Diane

Man and woman. Man hugging woman smiling at camera.

A single cancer diagnosis is a lot to process. Two different cancer diagnoses at the same time is even more life changing. After a months-long game of mystery diagnosis, Diane was told she had hairy cell leukemia, a type of cancer which can be monitored and treated but has no cure. Six weeks later, she received another piece of news: she had breast cancer.

“She found out about that diagnosis on the same day our daughter got into Vanderbuilt,” Diane’s husband, John, said. “I think about how incredibly strong and selfless she was about not wanting to tell our daughter about her breast cancer that day.

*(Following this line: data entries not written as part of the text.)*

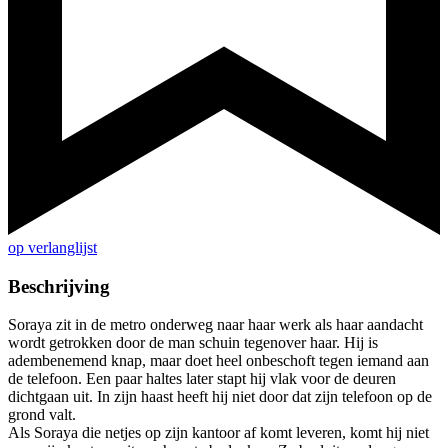
op verlanglijst
Beschrijving
Soraya zit in de metro onderweg naar haar werk als haar aandacht
wordt getrokken door de man schuin tegenover haar. Hij is
adembenemend knap, maar doet heel onbeschoft tegen iemand aan
de telefoon. Een paar haltes later stapt hij vlak voor de deuren
dichtgaan uit. In zijn haast heeft hij niet door dat zijn telefoon op de
grond valt.
Als Soraya die netjes op zijn kantoor af komt leveren, komt hij niet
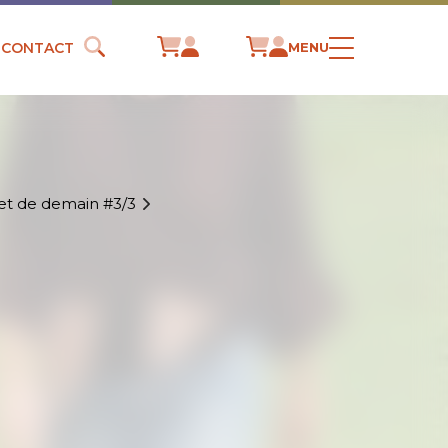
CONTACT
MENU
et de demain #3/3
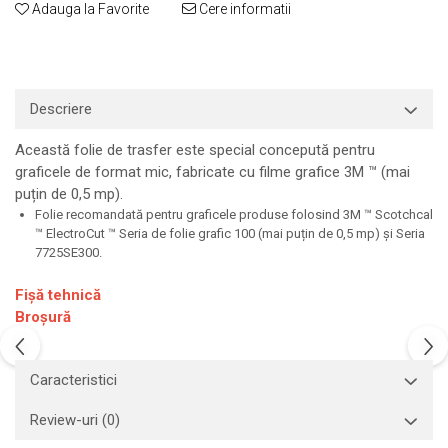
Adauga la Favorite
Cere informatii
Print format mare
Serigrafie
Supralaminare
Descriere
Monomeric
Polimeric
Această folie de trasfer este special concepută pentru
Cast
graficele de format mic, fabricate cu filme grafice 3M ™ (mai
Speciale
puțin de 0,5 mp).
Folie transfer
Folie recomandată pentru graficele produse folosind 3M ™ Scotchcal
™ ElectroCut ™ Seria de folie grafic 100 (mai puțin de 0,5 mp) și Seria
Benzi adezive
7725SE300.
Benzi antiderapante
Fișă tehnică
Folie termo transfer
Broșură
Benzi și covoare anti-alunecare
Caracteristici
Review-uri
(0)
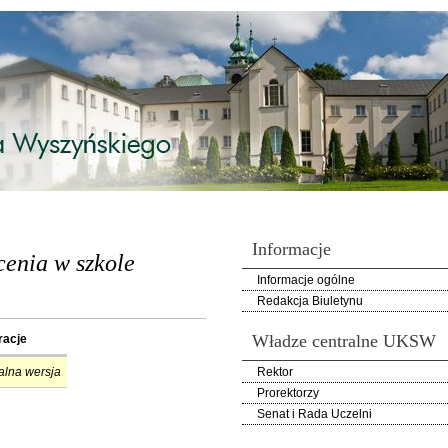
Informacje
cenia w szkole
Informacje ogólne
Redakcja Biuletynu
Władze centralne UKSW
racje
alna wersja
Rektor
Prorektorzy
Senat i Rada Uczelni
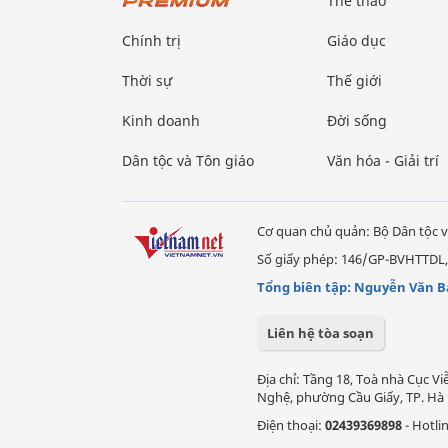
Thể thao
Chính trị
Giáo dục
Thời sự
Thế giới
Kinh doanh
Đời sống
Dân tộc và Tôn giáo
Văn hóa - Giải trí
Cơ quan chủ quản: Bộ Dân tộc v
Số giấy phép: 146/GP-BVHTTDL,
Tổng biên tập: Nguyễn Văn B
Liên hệ tòa soạn
Địa chỉ: Tầng 18, Toà nhà Cục 
Nghệ, phường Cầu Giấy, TP. Hà 
Điện thoại:
02439369898
- Hotli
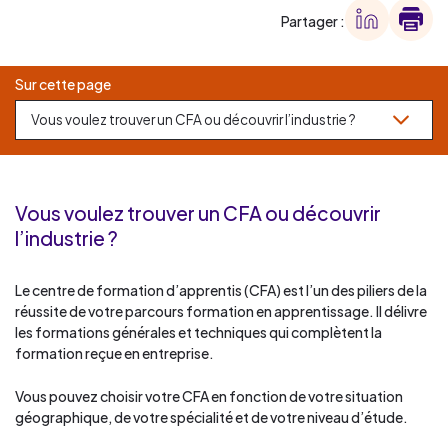
Partager :
Sur cette page
Vous voulez trouver un CFA ou découvrir
l’industrie ?
Le centre de formation d’apprentis (CFA) est l’un des piliers de la
réussite de votre parcours formation en apprentissage. Il délivre
les formations générales et techniques qui complètent la
formation reçue en entreprise.
Vous pouvez choisir votre CFA en fonction de votre situation
géographique, de votre spécialité et de votre niveau d’étude.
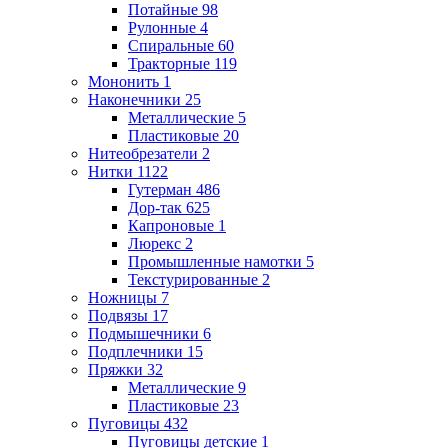
Потайные
98
Рулонные
4
Спиральные
60
Тракторные
119
Мононить
1
Наконечники
25
Металлические
5
Пластиковые
20
Нитеобрезатели
2
Нитки
1122
Гутерман
486
Дор-так
625
Капроновые
1
Люрекс
2
Промышленные намотки
5
Текстурированные
2
Ножницы
7
Подвязы
17
Подмышечники
6
Подплечники
15
Пряжки
32
Металлические
9
Пластиковые
23
Пуговицы
432
Пуговицы детские
1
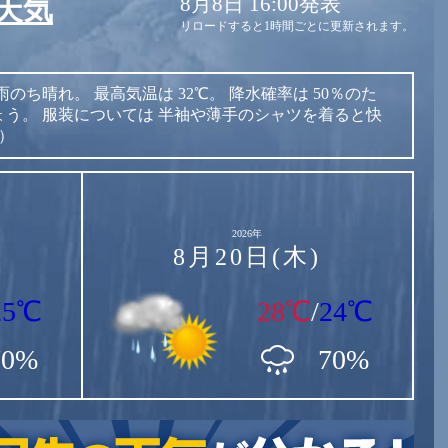
8月8日 16:00発表
天気
リロードすると1時間ごとに更新されます。
雨のち晴れ。
最高気温は
32℃。
降水確率は
50％のた
ょう。
服装については
半袖や薄手のシャツを着ると快
表）
2026年
8月20日(木)
25℃
28℃
/
24℃
70%
70%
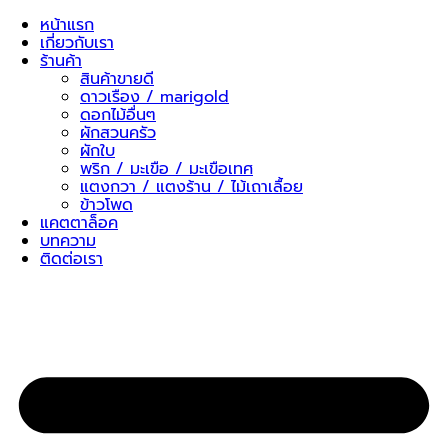
Skip
หน้าแรก
to
เกี่ยวกับเรา
content
ร้านค้า
สินค้าขายดี
ดาวเรือง / marigold
ดอกไม้อื่นๆ
ผักสวนครัว
ผักใบ
พริก / มะเขือ / มะเขือเทศ
แตงกวา / แตงร้าน / ไม้เถาเลื้อย
ข้าวโพด
แคตตาล็อค
บทความ
ติดต่อเรา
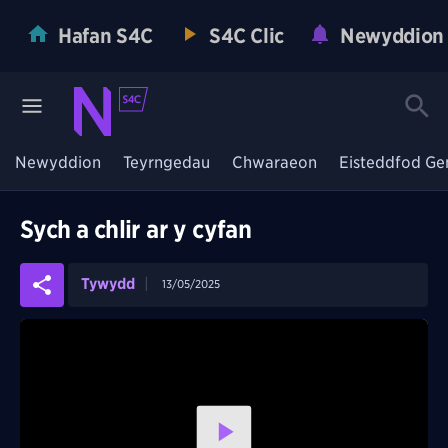
Hafan S4C
S4C Clic
Newyddion
Newyddion
Teyrngedau
Chwaraeon
Eisteddfod Ge
Sych a chlir ar y cyfan
Tywydd
13/05/2025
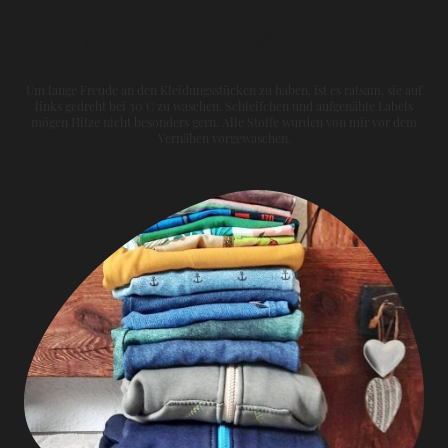
Materialien & Pflege
Um lange Freude an den Kleidungsstücken zu haben, ist es ratsam, sie auf
links gedreht bei 30°C zu waschen. Schleifchen und aufgenähte Labels
mögen Hitze nicht besonders gern. Alle Stoffe wurden von mir vor dem
Vernähen vorgewaschen.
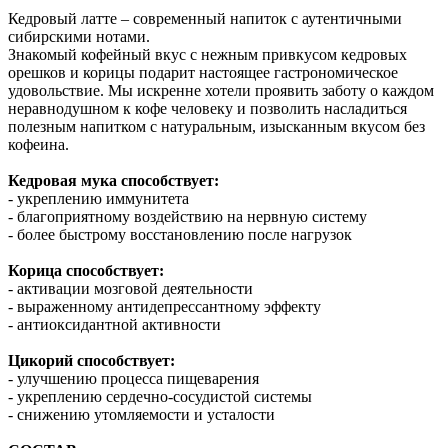
Кедровый латте – современный напиток с аутентичными
сибирскими нотами.
Знакомый кофейный вкус с нежным привкусом кедровых
орешков и корицы подарит настоящее гастрономическое
удовольствие. Мы искренне хотели проявить заботу о каждом
неравнодушном к кофе человеку и позволить насладиться
полезным напитком с натуральным, изысканным вкусом без
кофеина.
Кедровая мука способствует:
- укреплению иммунитета
- благоприятному воздействию на нервную систему
- более быстрому восстановлению после нагрузок
Корица способствует:
- активации мозговой деятельности
- выраженному антидепрессантному эффекту
- антиоксидантной активности
Цикорий способствует:
- улучшению процесса пищеварения
- укреплению сердечно-сосудистой системы
- снижению утомляемости и усталости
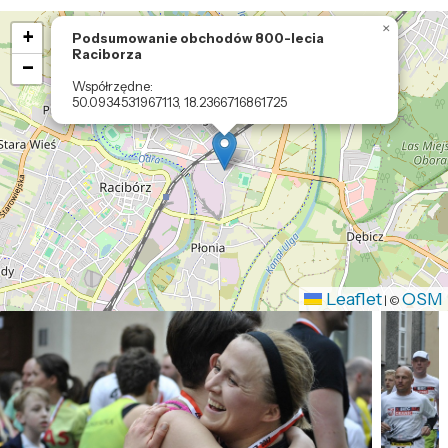
Loading map ....
×
+
Podsumowanie obchodów 800-lecia
Raciborza
−
Współrzędne:
50.0934531967113, 18.2366716861725
Leaflet
OSM
|
©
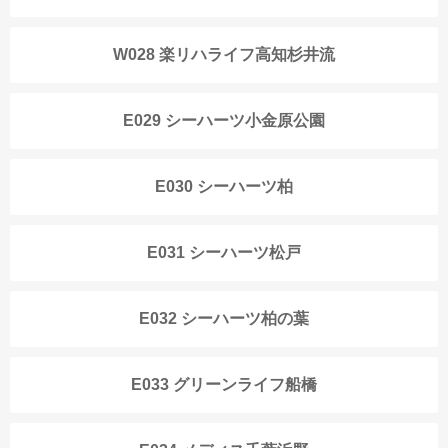
W028 楽リハライフ高知杉井流
E029 シーハーツ小金原公園
E030 シーハーツ柏
E031 シーハーツ松戸
E032 シーハーツ柏の葉
E033 グリーンライフ船橋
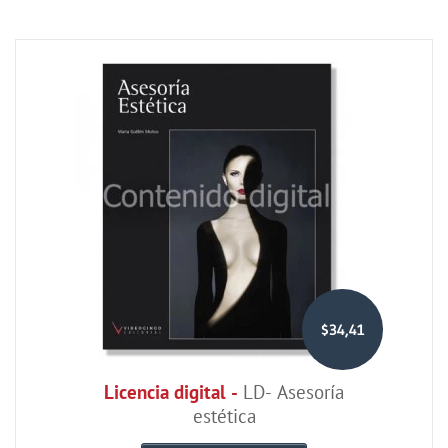
$34,41
Licencia digital -
LD- Asesoría
estética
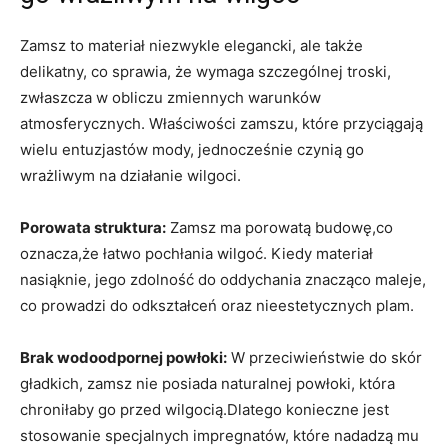
Zamsz to materiał niezwykle elegancki, ale także
delikatny, co sprawia, że wymaga szczególnej troski,
zwłaszcza w obliczu zmiennych warunków
atmosferycznych. Właściwości zamszu, które przyciągają
wielu entuzjastów mody, jednocześnie czynią go
wrażliwym na działanie wilgoci.
Porowata struktura:
Zamsz ma porowatą budowę,co
oznacza,że łatwo pochłania wilgoć. Kiedy materiał
nasiąknie, jego zdolność do oddychania znacząco maleje,
co prowadzi do odkształceń oraz nieestetycznych plam.
Brak wodoodpornej powłoki:
W przeciwieństwie do skór
gładkich, zamsz nie posiada naturalnej powłoki, która
chroniłaby go przed wilgocią.Dlatego konieczne jest
stosowanie specjalnych impregnatów, które nadadzą mu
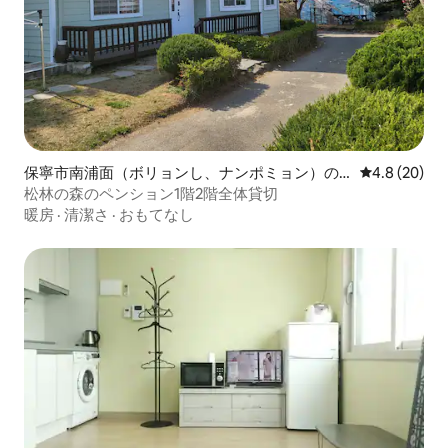
保寧市南浦面（ボリョンし、ナンポミョン）の
レビュー20
4.8 (20)
ペンション
松林の森のペンション1階2階全体貸切
暖房
·
清潔さ
·
おもてなし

She wanted to let her celebrate first.”

Diane treated her stage I breast cancer with a lumpectomy and radiation. She worked on getting her hairy cell leukemia into remission. Six months later, doctors found a stage II tumor in her other breast.

She decided it was time to have a double mastectomy with DIEP flap reconstruction and came to NYBRA Plastic Surgery, where she worked with Dr. Peter Korn. While most people in her life supported her decision to have a bilateral mastectomy, some did not quite understand the restorative significance of reconstruction. For Diane, it was a matter of rebuilding her most essential home, her body.

“After three cancer diagnoses, a lot of people asked me why I was taking the steps to have reconstruction. They felt that I should just get rid of them and move on. But reconstruction was my way of saying that I was going to survive. It gave me hope. It made me feel alive. It was my way of saying that I was a real person and that I was going to be here for a long time.”

Dr. Korn and the team at NYBRA made sure that she felt supported and confident. “I’ve seen doctors and receptionists talk to patients poorly or not give them the time of day. At NYBRA, you walk in  and you are greeted; it doesn’t matter who you see, everyone is warm and friendly, the whole practice from top to bottom,” she said. Beyond surgery, she took advantage of the practice’s community of support and encouraged her husband to do the same.

“I encouraged my husband to go to the support group. We needed to get through this together, I wanted him to have the resources, and he embraced it,” she said.

“As you go through it, all the emotional things really change you. I think it was something where she had been evolving and changing and I hadn’t. Diane said to me, ‘I want you to go to this group,’ and it was really amazing.” he said.

According to John who, years later, still stops into the meeting sometimes, most partners attend to deal with physical realities, like drains and postoperative care. But it’s when they start discussing their emotional challenges that it really shines. “Talking about things as simple as how to help when people are coming by and want to visit her all the time, what to do when people are constantly saying ‘why didn’t you do this treatment or that?’ or what to do if your wife’s having doubts about her recovery and sexuality,” was where the group was really essential, he said.

Both Diane and John said NYBRA’s quality, whole-patient care was extremely helpful in their healing processes individually and as a couple.

“This is the most unique, unbelievable practice,” Diane said.